I say all that because I am starting to think Mom needs more than I can give her.

She is not eating enough to keep a bird alive. She is losing a lot of weight. Is barely awake for than 4 hours a day. Seems to have no energy. Walking down the hall is so exhausting for her that she needs to sit on her walker mid way...then falls asleep sitting there!
She cannot stand up without help. Her swallowing is becoming very difficult. Taking medication has graduated from pills in apple sauce...to crushed pills in apple sauce. Now, even that seems to cause her to cough and choke.

This has been going on for the last few weeks.

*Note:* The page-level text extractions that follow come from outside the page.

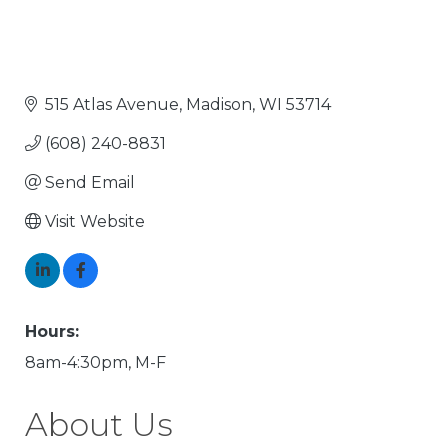
515 Atlas Avenue
Madison
WI
53714
(608) 240-8831
Send Email
Visit Website
Hours:
8am-4:30pm, M-F
About Us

She has been tested for everything under the sun. If there is a test they haven't run on her...it's cause they haven't invented it yet. Nothing has turned up to explain any of this. Not UTI, no infections of any sort. Blood work came back..everything find. Thyroid test came back normal. Normal heart rate, normal BP, blood oxygen good. Everything looks good from a medical point....so...no explaination.

I am thinking all that is left for me is to keep her comfortable. But, do I even know what that requires?

What help does hospice actually offer? Anything mom might benefit from? I am sure Mom would be upset if she learned I brought hospice in....will they come in and NOT tell her?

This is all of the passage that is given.